# Task item
Reproduce each record exactly, but exclude every picture.

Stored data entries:

%%

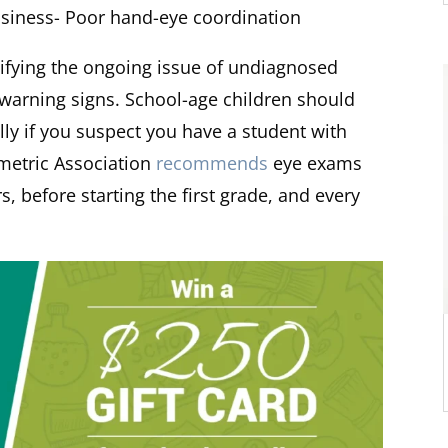
msiness- Poor hand-eye coordination
ectifying the ongoing issue of undiagnosed
 warning signs. School-age children should
ly if you suspect you have a student with
metric Association
recommends
eye exams
, before starting the first grade, and every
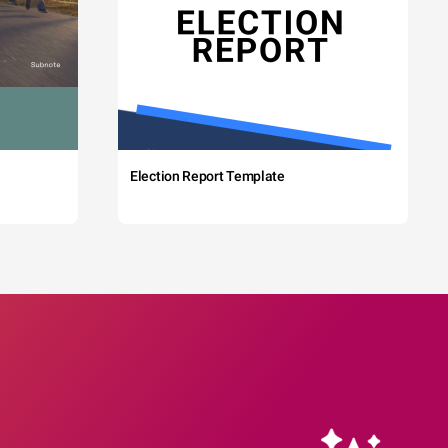
Election Report Template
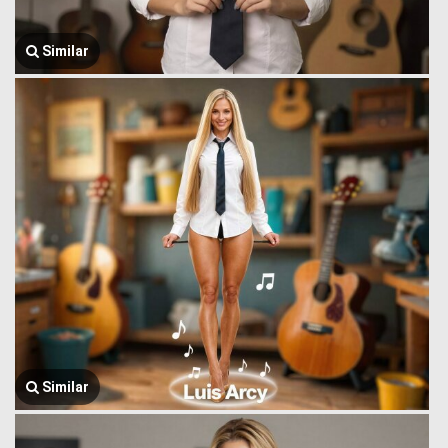
Similar
Similar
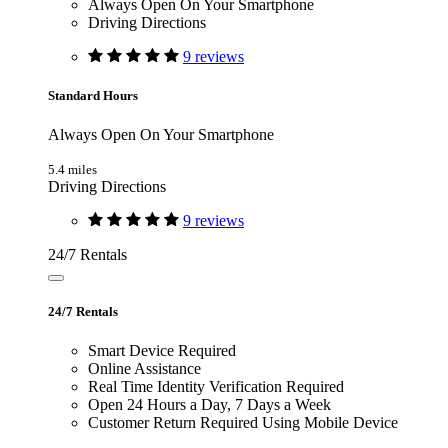
Always Open On Your Smartphone
Driving Directions
9 reviews
Standard Hours
Always Open On Your Smartphone
5.4 miles
Driving Directions
9 reviews
24/7 Rentals
24/7 Rentals
Smart Device Required
Online Assistance
Real Time Identity Verification Required
Open 24 Hours a Day, 7 Days a Week
Customer Return Required Using Mobile Device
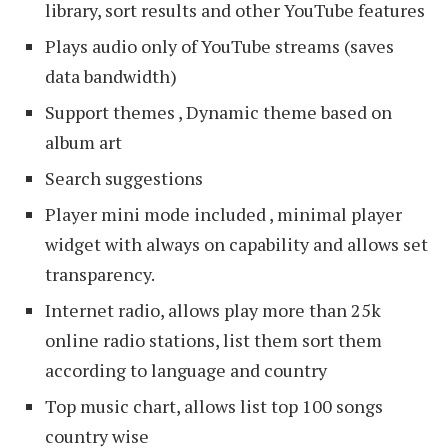
library, sort results and other YouTube features
Plays audio only of YouTube streams (saves
data bandwidth)
Support themes , Dynamic theme based on
album art
Search suggestions
Player mini mode included , minimal player
widget with always on capability and allows set
transparency.
Internet radio, allows play more than 25k
online radio stations, list them sort them
according to language and country
Top music chart, allows list top 100 songs
country wise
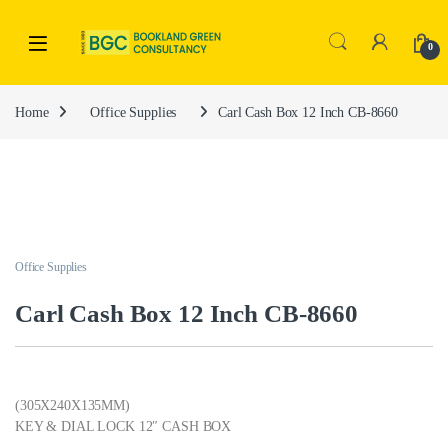
0
Home
Office Supplies
Carl Cash Box 12 Inch CB-8660
Office Supplies
Carl Cash Box 12 Inch CB-8660
(305X240X135MM)
KEY & DIAL LOCK 12″ CASH BOX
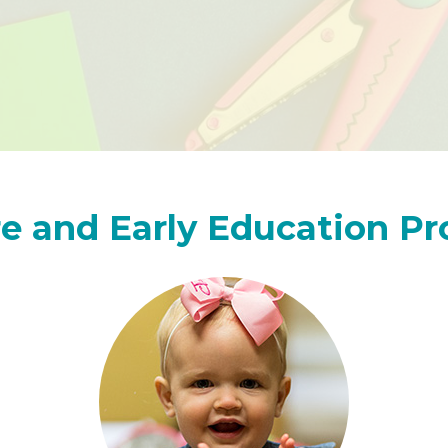
e and Early Education P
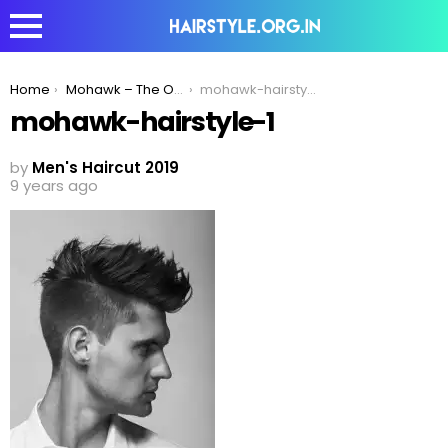
You are here:
Home
Mohawk – The Original Trendsetter!
mohawk-hairstyle-1
mohawk-hairstyle-1
by
Men's Haircut 2019
9 years ago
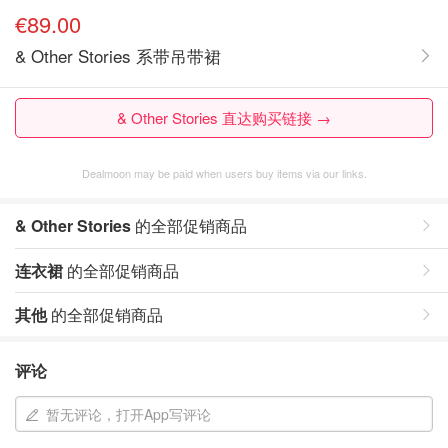
€89.00
& Other Stories 系带吊带裙
& Other Stories 直达购买链接 →
Dealmoon may be paid when users buy items via our links.
& Other Stories
的全部促销商品
连衣裙
的全部促销商品
其他
的全部促销商品
评论
暂无评论，打开App写评论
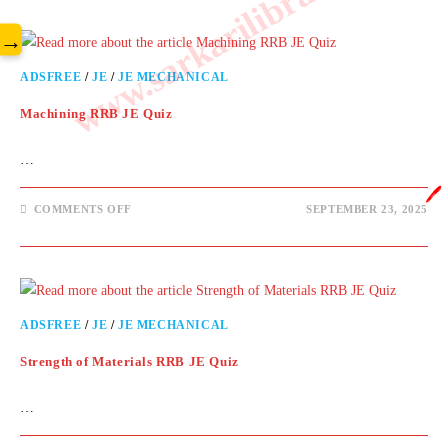
www.sarkarilibrary.in
→
ADSFREE
/
JE
/
JE MECHANICAL
Machining RRB JE Quiz
…
🖊️
COMMENTS OFF
SEPTEMBER 23, 2025
ADSFREE
/
JE
/
JE MECHANICAL
Strength of Materials RRB JE Quiz
…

%%

# Result of the exercise
msiness- Poor hand-eye coordination
ectifying the ongoing issue of undiagnosed
 warning signs. School-age children should
ly if you suspect you have a student with
metric Association
recommends
eye exams
, before starting the first grade, and every
Election Report Template
Similar
Similar
Always Open On Your Smartphone
Driving Directions
9 reviews
Standard Hours
Always Open On Your Smartphone
5.4 miles
Driving Directions
9 reviews
24/7 Rentals
24/7 Rentals
Smart Device Required
Online Assistance
Real Time Identity Verification Required
Open 24 Hours a Day, 7 Days a Week
Customer Return Required Using Mobile Device
library, sort results and other YouTube features
Plays audio only of YouTube streams (saves
data bandwidth)
Support themes , Dynamic theme based on
album art
Search suggestions
Player mini mode included , minimal player
widget with always on capability and allows set
transparency.
Internet radio, allows play more than 25k
online radio stations, list them sort them
according to language and country
Top music chart, allows list top 100 songs
country wise
0
Home
Office Supplies
Carl Cash Box 12 Inch CB-8660
Office Supplies
Carl Cash Box 12 Inch CB-8660
(305X240X135MM)
KEY & DIAL LOCK 12″ CASH BOX
e and Early Education P
You are here:
Home
Mohawk – The Original Trendsetter!
mohawk-hairstyle-1
mohawk-hairstyle-1
by
Men's Haircut 2019
9 years ago
€89.00
& Other Stories 系带吊带裙
& Other Stories 直达购买链接 →
Dealmoon may be paid when users buy items via our links.
& Other Stories
的全部促销商品
连衣裙
的全部促销商品
其他
的全部促销商品
评论
暂无评论，打开App写评论
www.sarkarilibrary.in
→
ADSFREE
/
JE
/
JE MECHANICAL
Machining RRB JE Quiz
…
🖊️
COMMENTS OFF
SEPTEMBER 23, 2025
ADSFREE
/
JE
/
JE MECHANICAL
Strength of Materials RRB JE Quiz
…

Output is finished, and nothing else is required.